Saturday, December 27, 2014

Changing Lanes (2002) 2.5 of 4

This isn't my type of film, that is it's an unapologetic, button-pushing melodrama.  Still, I give it a marginal recommendation because it does what it sets out to do.
Ben Affleck is a hotshot Manhattan lawyer, Samuel L. Jackson is an AA member trying to get visitation rights to his kids even as their mother threatens to move them to Oregon.  When these two harried men get into an accident on the highway, it has profound repercussions for both, and as they find themselves linked and battling, both are forced to look in the mirror.

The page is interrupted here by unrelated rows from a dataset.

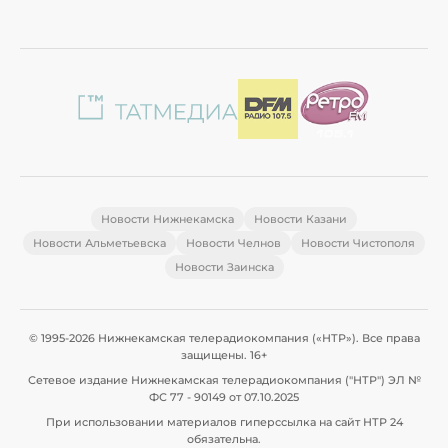
Новости Нижнекамска
Новости Казани
Новости Альметьевска
Новости Челнов
Новости Чистополя
Новости Заинска
© 1995-2026 Нижнекамская телерадиокомпания («НТР»). Все права
защищены. 16+
Сетевое издание Нижнекамская телерадиокомпания ("НТР") ЭЛ №
ФС 77 - 90149 от 07.10.2025
При использовании материалов гиперссылка на сайт НТР 24
обязательна.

Unlike Lakeview Terrace, race is a fairly minor element here, except for one scene in which Jackson's Doyle Gipson goes off on some Madison Avenue types who've been glibly discussing Tiger Woods.  I respect the way the film sets up a dramatic situation and follows through, without getting distracted or flinching at the character flaws of these two men.  And this is very much a story about men and their challenges.
The film acknowledges American racism, but it doesn't use it as the excuse for Doyle's grave flaws as a father.  At the same time, it has some compassion for the problems of a monied, handsome, white lawyer.  Yes, Gavin Banek has had lots of advantages in life, but at the same time the film makes clear the people closest to him have him by the short ones.

** spoilers ahead **

Changing Lanes doesn't flinch, that is, until the ending, which I found unbelievable.  Maybe Gavin would confront his father-in-law with his misdeeds and demand change, but not in front of the latter's wife and daughter.  Stephen Delano (Sydney Pollack) has been portrayed as a hard-nosed, unsentimental man who does what it takes to get rich and stay that way.  Why would he suddenly let his son-in-law dominate him?  The ending just doesn't work as written, and it's unworthy of a film whose main strength is allowing its characters to suffer the blows of modern life.